Impoverished circumstances as the subject matter for art is nothing new, especially within Michigan. Many artists and photographers have flocked to Detroit in particular to document the culmination of the city’s downfall. Though this pilgrimage has produced some beautiful and compelling work, it often lacks a human element. The impact on those who are left to live there has remained conspicuously absent, which is not to say that it has gone unnoticed. In his series “Young Blood,” which is now on display at Calvin College’s (106) Gallery, Michigan-based photographer Daniel Farnum has set out to shift the focus of what is represented not only in Detroit, but in other economically suffering Michigan cities like Ypsilanti, Flint and his native Saginaw.

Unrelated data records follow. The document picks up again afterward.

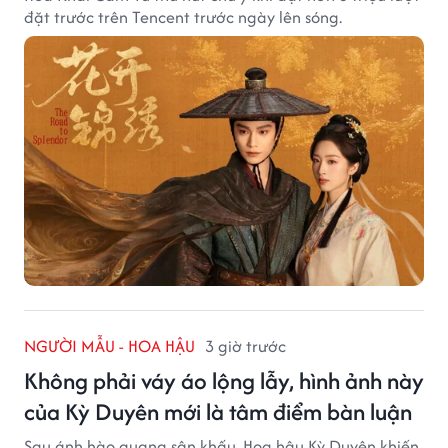
đặt trước trên Tencent trước ngày lên sóng.
NGƯỜI MẪU - HOA HẬU
3 giờ trước
Không phải váy áo lộng lẫy, hình ảnh này
của Kỳ Duyên mới là tâm điểm bàn luận
Sau ánh hào quang sân khấu, Hoa hậu Kỳ Duyên khiến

Focusing largely on these cities’ youth populations, Farnum adds further depth to the pre-existing notions of these cities as places that are not without hope, despite their suffering economic statuses. He wanted to present a group whose circumstances still contain the possibility for a different future, and an interesting conversation arises when the differences between the young adults he chose to represent come into play. In his artist statement he says he specifically photographed “the disenfranchised, the misunderstood, the urban pioneers, the aspiring thugs, and the hipsters,” not all of whom occupy these spaces for the same reasons. Some were born and raised in a particular city, some are unable to leave due to various reasons, and some are there voluntarily. He particularly pointed to hipsters as the representatives of this latter group. Some had come to places like Detroit in an attempt to kick-start something positive within the community. Others are there as observers, “touring sites of tragedy,” as Farnum puts it. One photo shows a visiting couple from France who specifically drove to Detroit to observe what they call “the city’s ruins”.

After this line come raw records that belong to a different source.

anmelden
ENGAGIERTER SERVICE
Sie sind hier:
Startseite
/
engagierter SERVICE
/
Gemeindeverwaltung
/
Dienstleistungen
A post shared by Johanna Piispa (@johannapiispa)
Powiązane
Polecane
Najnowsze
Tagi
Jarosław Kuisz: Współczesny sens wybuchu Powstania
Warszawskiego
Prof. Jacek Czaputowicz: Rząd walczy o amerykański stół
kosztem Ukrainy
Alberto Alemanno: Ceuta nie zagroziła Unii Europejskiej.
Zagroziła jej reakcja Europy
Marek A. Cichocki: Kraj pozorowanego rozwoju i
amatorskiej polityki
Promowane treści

It’s a well-established fact that most of the world’s tourism industries are fueled by citizens of the world’s wealthier countries spending time and money in places in tropical nations who have much less money. Our vacations and leisure time are bolstered and often served by the same poverty and ruins Farnum spotlights in these Michigan cities. By turning the focus specifically on this conversation Detroit in particular is brought into the larger scope of tourism’s relationship with tragedy and poverty, becoming America’s most infamous site of this phenomenon. People and the lives they lead are transformed into spectacles, and through this project Farnum tried to form relationships with specific members of these communities. In doing so he moves to shift them into the realm of the subject rather than that of the observed object. He learned their stories and tried to convey them through his images, softening them and adding depth to the story he’s trying to tell the viewer.

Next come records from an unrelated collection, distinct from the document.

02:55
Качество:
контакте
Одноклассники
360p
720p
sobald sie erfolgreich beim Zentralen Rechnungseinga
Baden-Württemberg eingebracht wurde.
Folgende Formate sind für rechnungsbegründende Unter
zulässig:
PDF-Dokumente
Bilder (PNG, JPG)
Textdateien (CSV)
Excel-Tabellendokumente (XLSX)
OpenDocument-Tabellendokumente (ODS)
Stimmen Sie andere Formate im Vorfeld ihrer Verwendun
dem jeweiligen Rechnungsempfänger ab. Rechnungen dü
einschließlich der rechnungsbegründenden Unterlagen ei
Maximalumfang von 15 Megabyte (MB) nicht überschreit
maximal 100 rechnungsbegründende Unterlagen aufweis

Because Farnum hails from Saginaw he feels even more strongly about the import of his project. He wants to find a way to lend a voice to places that are often overlooked within the national discussion of the economic downturn and its effects. He argues that Detroit gets a lot of attention because there is a nostalgia that accompanies the idea of what the city once was. It sparks recollections of the role it has played in music, sports, times of economic prosperity when the auto industry was booming and the sense of innovation that accompanies that industry. Less well known places like Ypsilanti and Saginaw are less likely to attract that spotlight, and as a result he’s using his camera to lend their youth a megaphone.
Farnum has captured his subjects within the context of their daily lives and none of it is lost on the viewer. It is both compelling and moving, and further deepens the discussion of what the prolonged economic downturn means for this country and those who are forced to bear the brunt of it.